When you really think about it – by definition we can never be any good at predicting the future! If we knew what the future was going to be, our actions today would prevent the future event from occurring. Nicolas Cage best summed it up with one of his lines from the 2007 movie NEXT:

“Here’s the thing about the future, every time you look at it, it changes because you looked at it, and that changes everything else” Predictions and thoughts about the future- look at how bad we are at it!
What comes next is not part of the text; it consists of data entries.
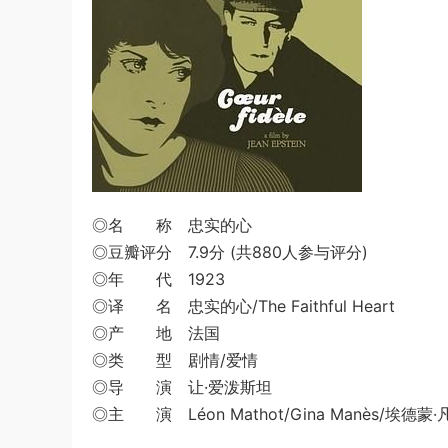
◎名 称 忠实的心
◎豆瓣评分 7.9分 (共880人参与评分)
◎年 代 1923
◎译 名 忠实的心/The Faithful Heart
◎产 地 法国
◎类 型 剧情/爱情
◎导 演 让·爱泼斯坦
◎主 演 Léon Mathot/Gina Manès/埃德蒙·凡·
You would have never believed it if:

  •  In the late-1980s, you were told that in the next 20 years the Soviet Union would completely implode, Japan’s economy would essentially be in a recession for the next 2 decades, and that China’s economy would become bigger than Japan’s.
  •  In 2007, you were told that peak oil was a “fallacy” and that within 7 years the U.S. would be exporting oil and producing more oil than Saudi Arabia.
  •  In 2004, someone told you a website run by a 19-year-old college dropout on which you look at pictures of your friends would be worth 4 times as much as Hewlett & Packard 10 years later.
  •  In late 1945, someone told you that after two atomic bombs were dropped on Japan no country would use a nuclear weapon in war for at least seven decades
  •  In 2009, someone told you the Federal Reserve would print $3 trillion over the next five years and result in hysteria with lower levels of inflation than before the GFC itself!
  • In 2002, someone told you Enron would be bankrupt within the year and that within 10 years Apple would be the biggest company in the world. In 2002 it appeared the opposite would occur.
  • Three years ago, someone told you that Uber, an app connecting you with a stranger in a Hyundai, would be worth almost as much as Ford!
  • 20 years ago, someone told you that you’d be able to make a phone call on a watch that looks much like the Casio calculator watch you were wearing at the time, and monitor your heart, pay your bills, send emails, surf the internet and pay for a cup of coffee
  • In 1968 (when Martin Luther King was assassinated), or 1980, or 1990, someone had told you that by 2010 the U.S. would have a black President.
  • In 1997, someone told you that the biggest threat to Microsoft were two geeky students working out of a garage on a search engine with a weird name.
  • If just 2 years ago, someone told you investors would be buying government debt in at least a dozen European nations with negative interest rates and that many Europeans would be paying interest on their savings at banks!
  • In 2008, someone had told you the S&P 500 would fall by about 50% within the year.
  • In early 2009, that the S&P would advance by about 150% within 5 years.
  • In 2002, someone had told you that the price of gold would increase 6 fold 10 years later!
  •  At the height of the Euro Debt “crisis” in September/October 2011 the S&P would essentially double 3 years later.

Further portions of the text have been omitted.